Warning when using BLAST¶

BRIG relies on the Basic Local Alignment Search Tool (BLAST) for genome comparisons. BLAST has a number of behaviours that may seem counterintuitive and we encourage users to learn about local alignment and the BLAST algorithm to fully understand the images that BRIG produces. There are a few concepts to keep in mind when using BRIG:

Low complexity filtering¶

Warning

BLAST filters may cause gaps in alignments, which will show up as blank regions in BRIG images.

BLAST+ filters (-dust/-seg flags) filter the query sequence for low-complexity sequences by default.

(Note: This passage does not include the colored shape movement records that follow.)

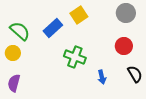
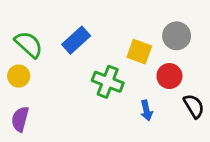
gray circle: (126, 13) -> (177, 36), moved
yellow square: (79, 15) -> (139, 52), moved, turned -36
red circle: (124, 46) -> (169, 76), moved

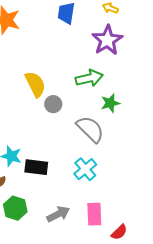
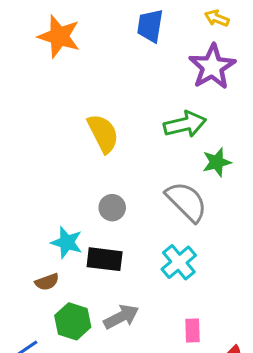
gray circle: (53, 104) -> (112, 208), moved
gray arrow: (58, 214) -> (121, 317), moved
pink rectangle: (94, 214) -> (192, 330), size x0.7

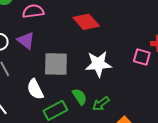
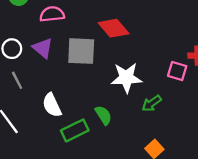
gray square: (56, 64) -> (81, 51), moved
green arrow: (101, 104) -> (152, 103), moved

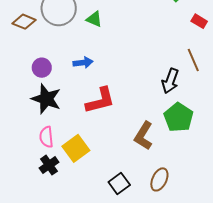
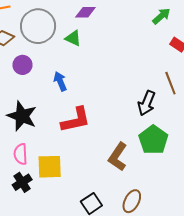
blue arrow: (83, 63) -> (60, 81), turned -108
purple circle: (42, 68) -> (22, 65), moved
yellow square: (76, 148) -> (50, 167), turned 32

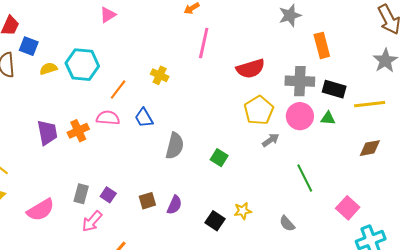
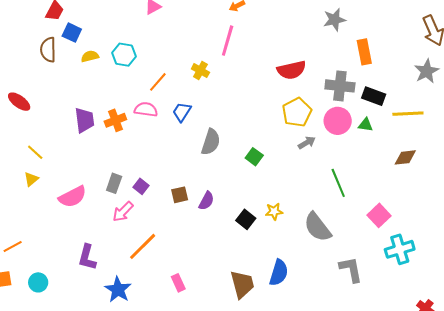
pink line: (204, 43) -> (228, 41), moved
cyan hexagon: (82, 65) -> (124, 55), size x0.7
blue trapezoid: (144, 118) -> (182, 112), turned 60
gray semicircle: (287, 224) -> (318, 227), size x1.8

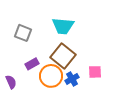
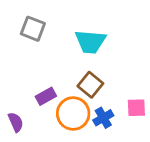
gray square: (23, 33) -> (33, 29), moved
brown square: (63, 56) -> (90, 85), size x0.7

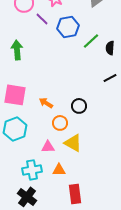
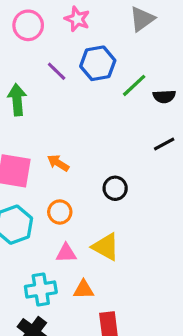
purple line: (42, 19) -> (57, 71), moved
black semicircle: (110, 48) -> (164, 97), turned -96
orange arrow: (46, 103) -> (58, 163), moved
orange circle: (60, 123) -> (60, 212), moved

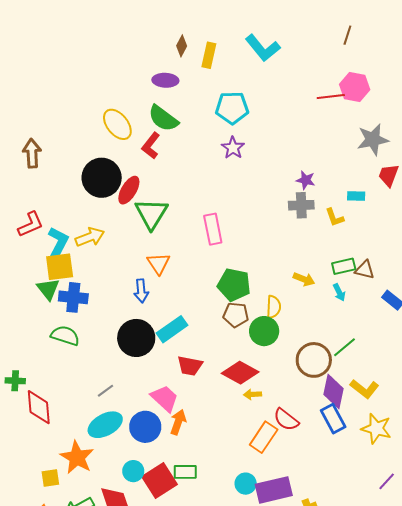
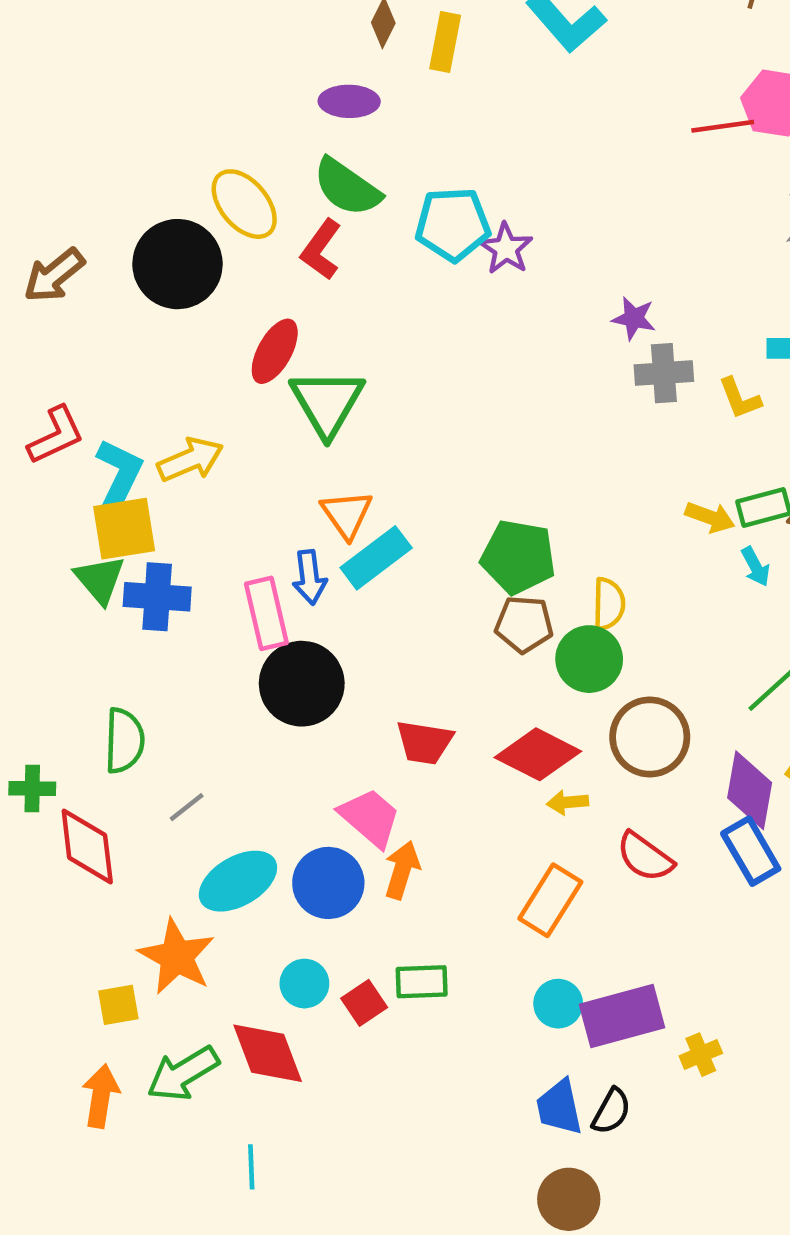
cyan pentagon: (232, 108) -> (453, 224), moved
brown arrow: (32, 153) -> (54, 275), turned -124
black circle: (102, 178) -> (177, 264), moved
purple star: (306, 180) -> (634, 318), moved
pink rectangle: (213, 229) -> (266, 613), moved
yellow arrow: (304, 279) -> (710, 517), moved
cyan rectangle: (172, 329) -> (376, 558), moved
green semicircle: (65, 336) -> (124, 741), moved, turned 76
brown circle: (314, 360) -> (650, 737), moved
gray line: (105, 391) -> (187, 807), moved
orange rectangle: (264, 437) -> (550, 900), moved
red square: (159, 481) -> (364, 1003), size x0.6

This includes sequences that are highly repetitive or contain the same nucleotide for long lengths of the sequences. Low-complexity filtering is generally a good idea, but it may break long matches into several smaller matches.

This is often shown in BRIG images as truncations or gaps in alignments. It is particularly obvious in very small reference sequences where alignments are shown on a gene-by-gene level.

To prevent this, either turn off filtering or use soft masking.

Expected values (e-values) and bit scores¶

Warning

BLAST's bitscore filtering may cause different results in BRIG if users swap the query and reference sequences, particularly if these are very different sizes.

BLAST uses statistical thresholds to filter out "bad alignments"; alignment matches that appear random to BLAST. One of these thresholds is the e-value, which is the probability of the alignment occurring by chance, given the complexity of the match, sequence composition and the size of the database. It is more likely in a larger sequence that an alignment could occur by chance, so BLAST is more critical of these matches.

This can create different expected values if BLAST is used with the same reference sequence against databases of different sizes and may potentially filter out significant matches or include poor scoring ones.

Because of this, users might notice different results in BRIG images if they swap the order of the database and reference sequences around in the BLAST, especially if the two sequences are quite different in size. The differences are often due to a few very low-scoring hits.

Users should consider what an appropriate e-value threshold is for the comparisons that they run. Remember, that BLAST runs with an e-value of 10 by default, we recommend that users change this value. Users can set the e-value threshold with the -evalue flag.